4.4    Der Kunde ist weiters verpflichtet, die für die Durchführung des Auftrages zur Verfügung gestellten

          Unterlagen (Studien, Slides, Publikationen etc.) auf allfällige Urheber-, Marken-, Kennzeichenrechte

          oder sonstige Rechte Dritter zu prüfen (Rechteclearing) und garantiert, dass die Unterlagen frei

          von Rechten Dritter sind und daher für den angestrebten Zweck eingesetzt werden können. Die

          Agentur haftet im Falle bloß leichter Fahrlässigkeit oder nach Erfüllung ihrer Warnpflicht –

          jedenfalls im Innenverhältnis zum Kunden - nicht wegen einer Verletzung derartiger Rechte Dritter

          durch zur Verfügung gestellte Unterlagen. Wird die Agentur wegen einer solchen Rechtsverletzung

          von einem Dritten in Anspruch genommen, so hält der Kunde die Agentur schad- und klaglos; er

          hat ihr sämtliche Nachteile zu ersetzen, die ihr durch eine Inanspruchnahme Dritter entstehen,

          insbesondere die Kosten einer angemessenen rechtlichen Vertretung. Der Kunde verpflichtet sich,

          die Agentur bei der Abwehr von allfälligen Ansprüchen Dritter zu unterstützen. Der Kunde stellt der

          Agentur hierfür unaufgefordert sämtliche Unterlagen zur Verfügung.

 

 

5.      Fremdleistungen / Beauftragung Dritter

 

5.1    Die Agentur ist nach freiem Ermessen berechtigt, die Leistung selbst auszuführen, sich bei der

          Erbringung von vertragsgegenständlichen Leistungen sachkundiger Dritter als Erfüllungsgehilfen

          zu bedienen und/oder derartige Leistungen zu substituieren („Fremdleistung“).

 

5.2    Die Beauftragung von Dritten im Rahmen einer Fremdleistung erfolgt entweder im eigenen Namen

          oder im Namen des Kunden.
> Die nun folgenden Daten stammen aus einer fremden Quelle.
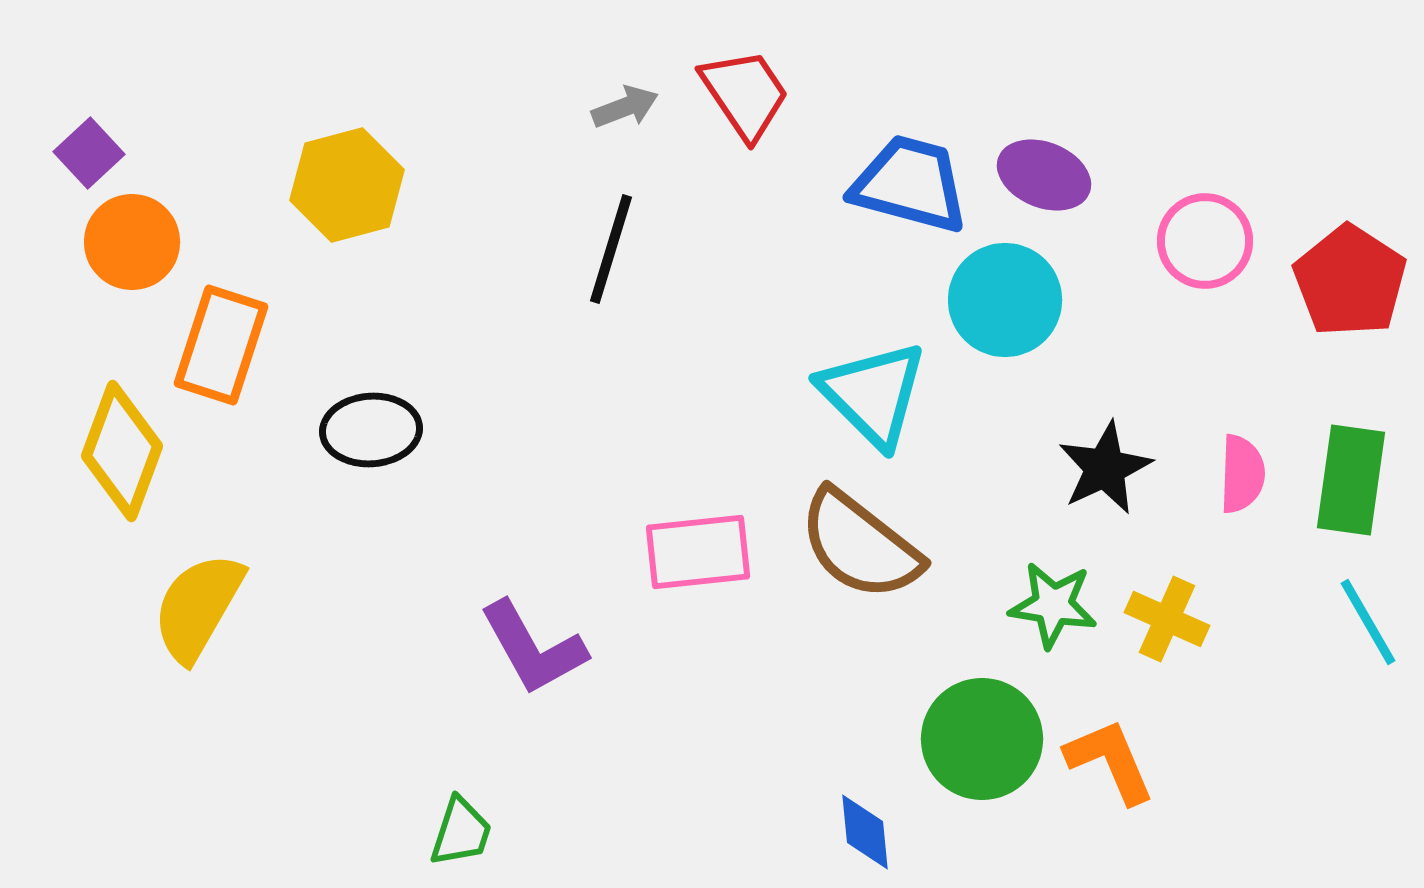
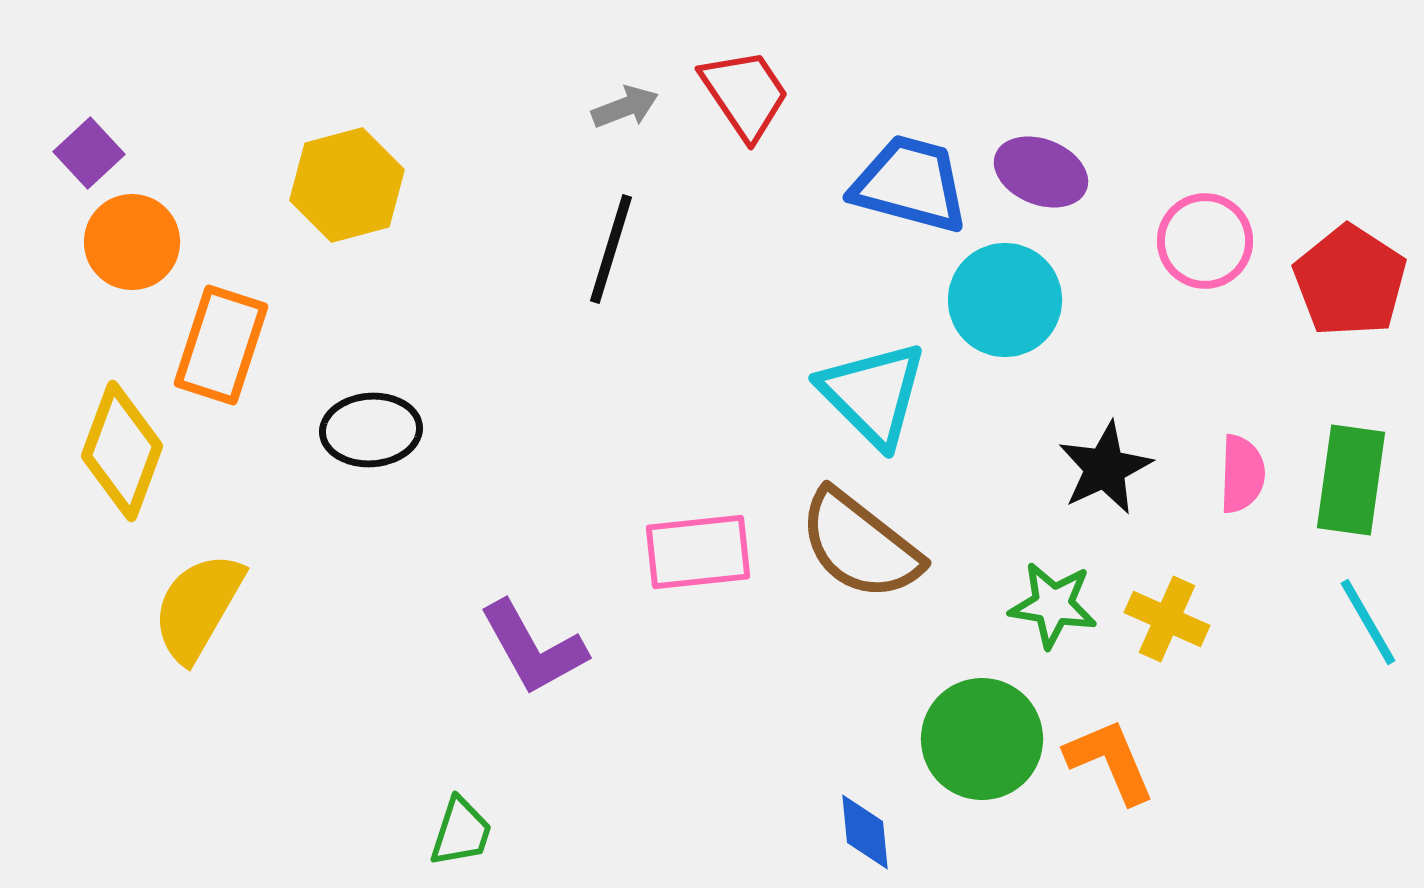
purple ellipse: moved 3 px left, 3 px up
Die Agentur wird diesen Dritten sorgfältig auswählen und darauf

          achten, dass dieser über die erforderliche fachliche Qualifikation verfügt.

 

5.3    Soweit die Agentur notwendige oder vereinbarte Fremdleistungen in Auftrag gibt, sind die

          jeweiligen Auftragnehmer keine Erfüllungsgehilfen der Agentur.

 

5.4    In Verpflichtungen gegenüber Dritten, die über die Vertragslaufzeit hinausgehen, hat der Kunde

          einzutreten. Das gilt ausdrücklich auch im Falle einer Kündigung des Agenturvertrages aus

          wichtigem Grund.

 

 

6.      Termine

 

6.1    Angegebene Liefer- oder Leistungsfristen gelten, sofern nicht ausdrücklich als verbindlich

          vereinbart, nur als annähernd und unverbindlich. Verbindliche Terminabsprachen sind schriftlich

          festzuhalten bzw. von der Agentur schriftlich zu bestätigen.

 

6.2    Verzögert sich die Lieferung/Leistung der Agentur aus Gründen, die sie nicht zu vertreten hat, wie

          z.B. Ereignisse höherer Gewalt und andere unvorhersehbare, mit zumutbaren Mitteln nicht

          abwendbare Ereignisse, ruhen die Leistungsverpflichtungen für die Dauer und im Umfang des

          Hindernisses und verlängern sich die Fristen entsprechend. Sofern solche Verzögerungen mehr

          als zwei Monate andauern, sind der Kunde und die Agentur berechtigt, vom Vertrag

          zurückzutreten.

 

6.3    Befindet sich die Agentur in Verzug, so kann der Kunde vom Vertrag nur zurücktreten, nachdem er

         der Agentur schriftlich eine angemessene Nachfrist von zumindest 14 Tagen gesetzt hat und diese

         fruchtlos verstrichen ist. Schadenersatzansprüche des Kunden wegen Nichterfüllung oder Verzug

         sind ausgeschlossen, ausgenommen bei Nachweis von Vorsatz oder grober Fahrlässigkeit.

 

 

7.      Vorzeitige Auflösung

 

7.1    Die Agentur ist berechtigt, den Vertrag aus wichtigen Gründen mit sofortiger Wirkung aufzulösen.  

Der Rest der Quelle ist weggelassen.